The details: Reservations are accepted; kids are welcome; Local 360 is open Christmas Eve and closed Christmas Day.
What to order: Wild Ginger on 3rd Ave. and Union St. is known for accommodating every sort of diet and taste preference. The heat can be turned up or muffled on most any of Wild Ginger's Asian-inspired dishes, and plates are offered in small or large portions to encourage sampling. Vegans will be happy to find their own menu. Buddha fresh rolls dressed up with pineapple dipping sauce and the salty sweet seven flavor beef are crowd pleasers.
Where to sit: Large tables are scattered throughout the restaurant, but kids may be best contained inside one of many over-sized booths.
The details: Reservations are accepted; kids are welcome; Wild Ginger is open until 8 p.m. Christmas Eve and closed Christmas Day.
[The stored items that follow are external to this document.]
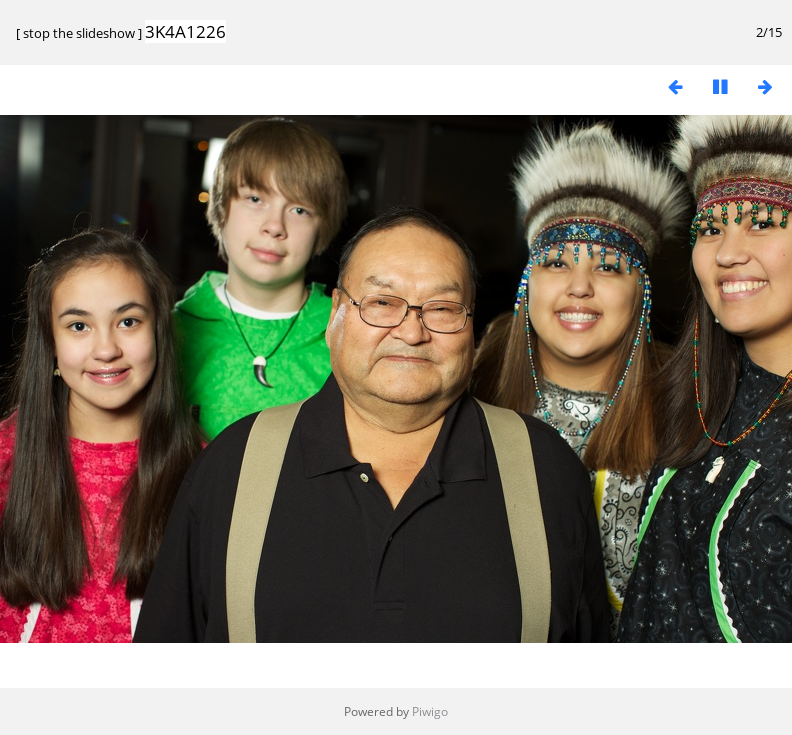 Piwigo (430, 711)
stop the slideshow (79, 33) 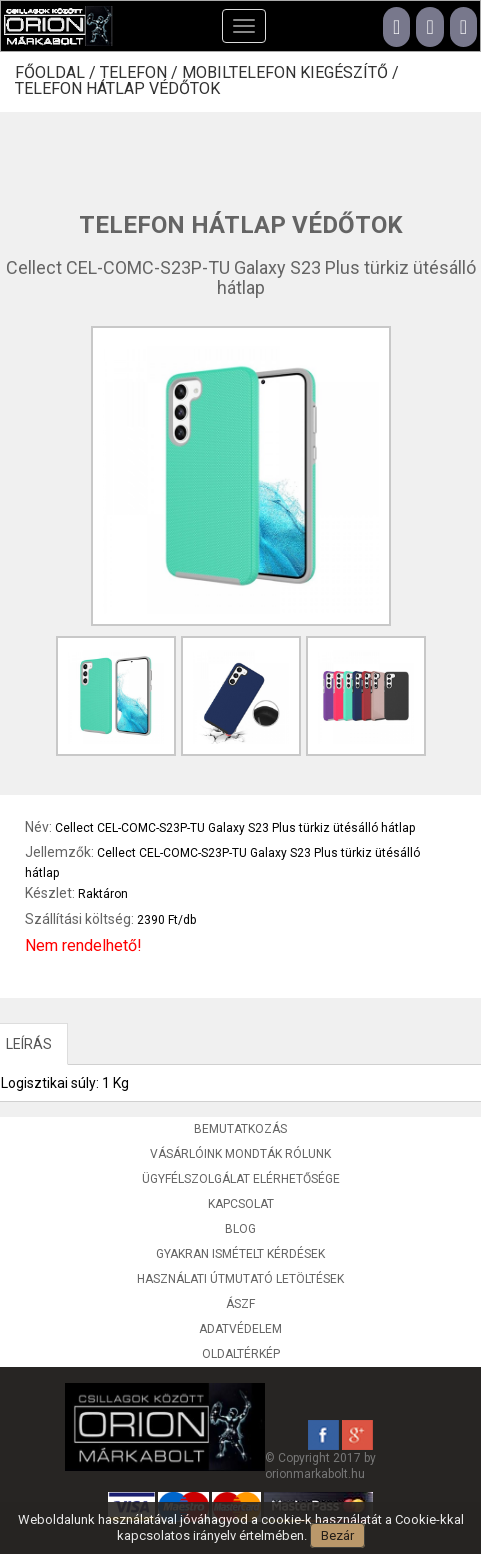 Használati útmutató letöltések (240, 1279)
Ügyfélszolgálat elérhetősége (241, 1179)
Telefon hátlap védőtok (117, 89)
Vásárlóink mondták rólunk (240, 1154)
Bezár (337, 1535)
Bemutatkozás (240, 1129)
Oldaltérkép (241, 1354)
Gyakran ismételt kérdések (240, 1254)
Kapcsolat (241, 1204)
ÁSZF (240, 1304)
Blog (240, 1229)
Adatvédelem (240, 1329) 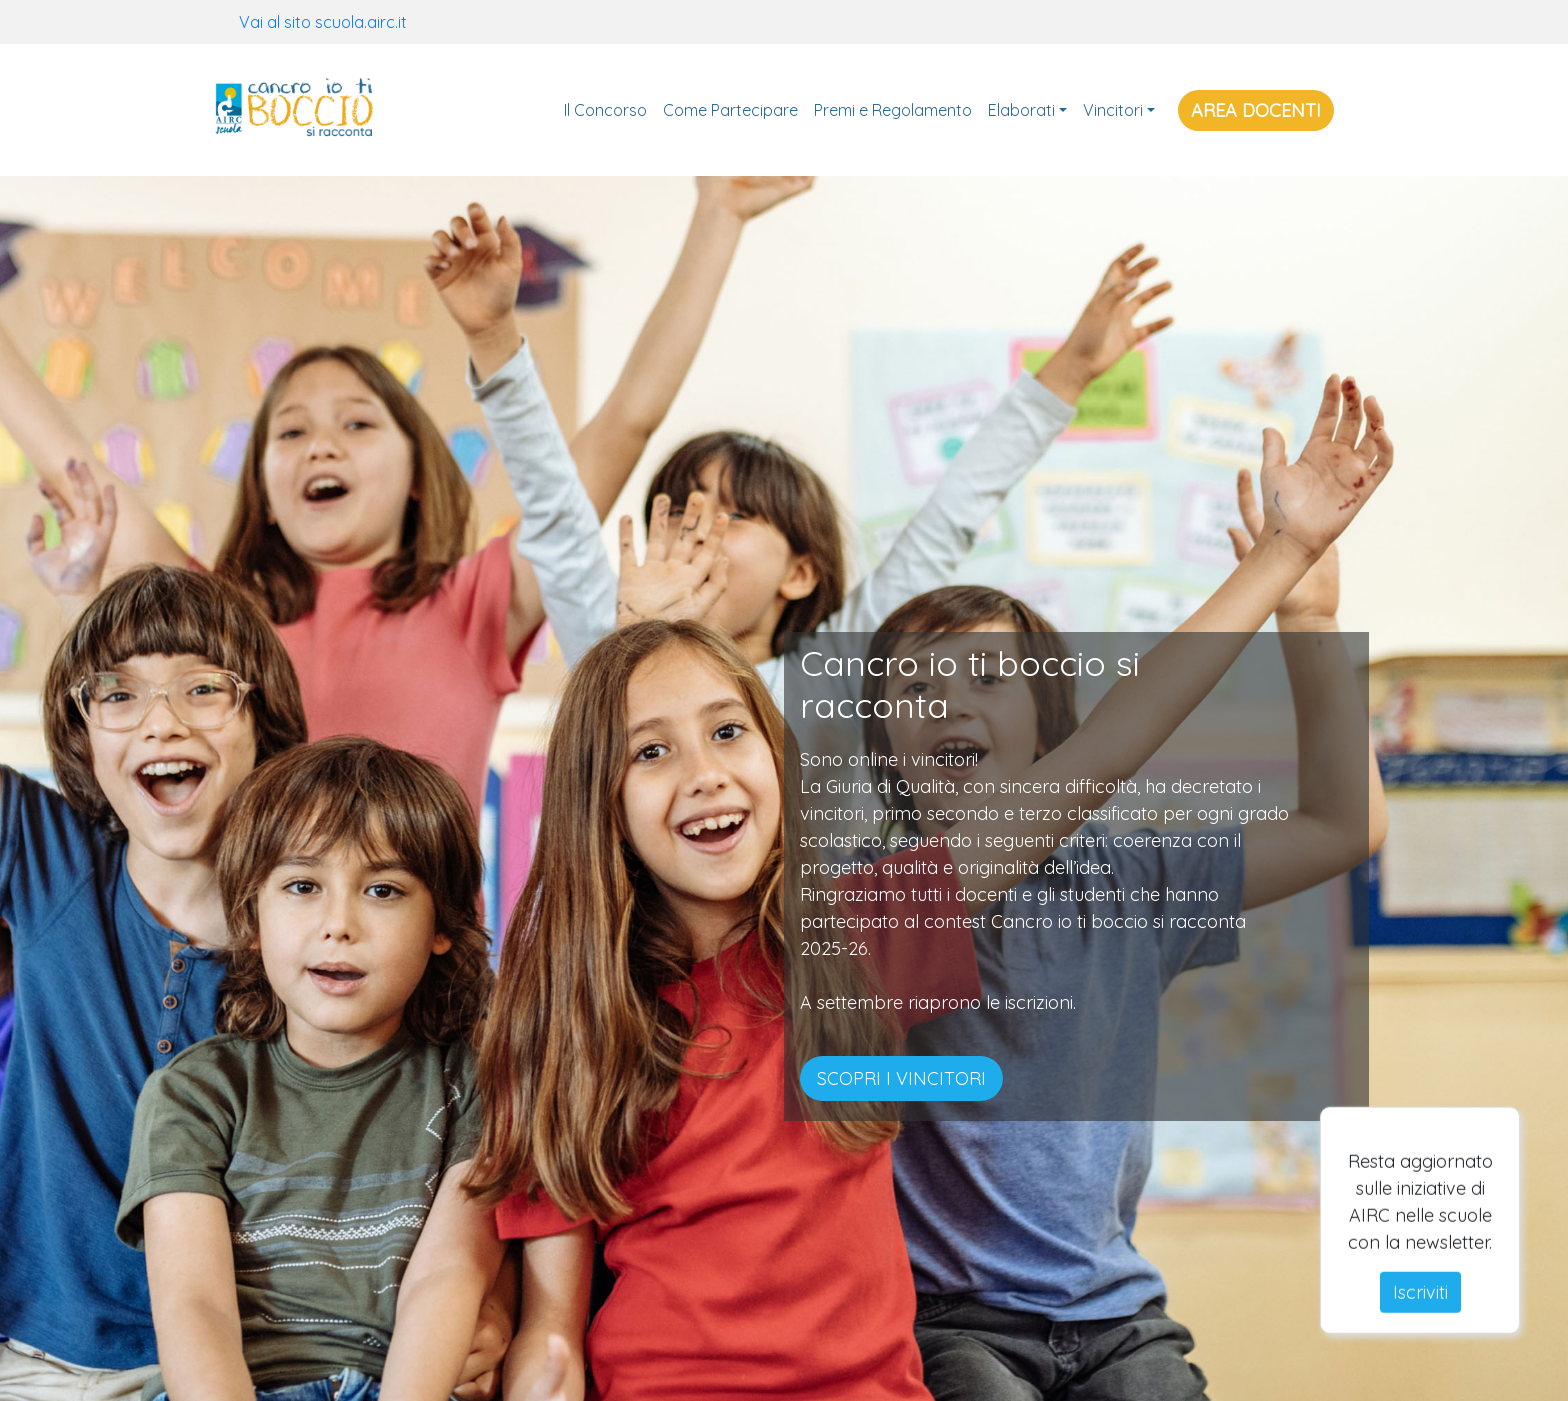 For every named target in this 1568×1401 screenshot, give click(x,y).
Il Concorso (605, 110)
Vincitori (1113, 110)
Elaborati (1021, 110)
What to order: Located in the heart of Pike Place Market, Steelhead Diner is used to serving waves of tourists and/or large groups. While the menu's broad range can be chaotic, classics like the shrimp po boy and poutine are satisfying gut bombs.
Where to sit: There are a few large tables with views of Elliott Bay near the front window that will impress out of town guests. Request one if you can.
The details: Reservations are accepted; kids are welcome; Steelhead is open Christmas Eve and closed Christmas Day.